Re: lowercased Unicode language tags ? (was:ISO 15924)

From: Philippe Verdy (verdy_p@wanadoo.fr)
Date: Mon May 03 2004 - 06:38:29 CDT


Did I mix Canaries and Baleares? I'll have to look again for the articles
related to Catalan, which spoke about its 4 main dialects. I was probably
remembering one being in the Canaries, but you may be right if this is really
the Baleares.
May I reformulate the examples ?

The problem with language tags is that using ISO 3166 codes (which are defined
by administrative divisions rather than by linguistic regions) is a workaround.
For language tags, these instable administrative codes do not match well with
language usage. And there is evidence that:
- administrative regions that have a code in ISO 3166 are covering several
linguistic regions which will still need their distinction in language tags.
- some linguistic regions cover several countries. The country distinction is
not much helpful when the real limits are linguistic areas. I spoke about
Catalan which is a good example where one of the 4 main dialects is spoken in 3
administrative countries (Spain, Andorra, France).

Having to use a country code after the main language code but before a region
code is a hack for separating those languages appropriately.

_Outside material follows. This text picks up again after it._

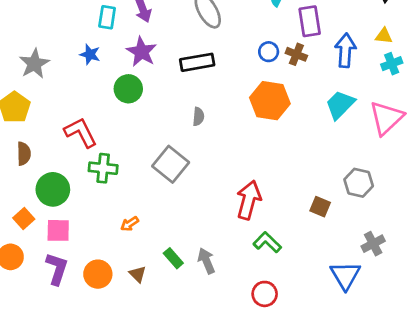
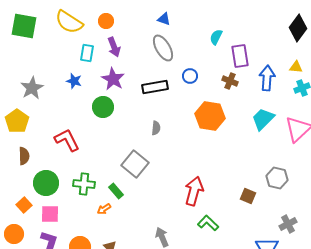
blue circle: (269, 52) -> (190, 76), moved
green cross: (103, 168) -> (84, 184), moved
green rectangle: (173, 258) -> (116, 191), moved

Codes like "ca-ES",
"ca-AD", "ca-FR" will not be helpful to make the appropriate distinctions
between the 4 main dialects of Catalan.

I could say the same thing about the 4 main dialects of Breton, within the same
administrative region of France (Britanny), and where the other level of
encoding in ISO3166 is the numeric department: the four variants of Breton are
not correctly identified by the very administrative definition of French
departments (which have absolutely no sense as linguistic regions).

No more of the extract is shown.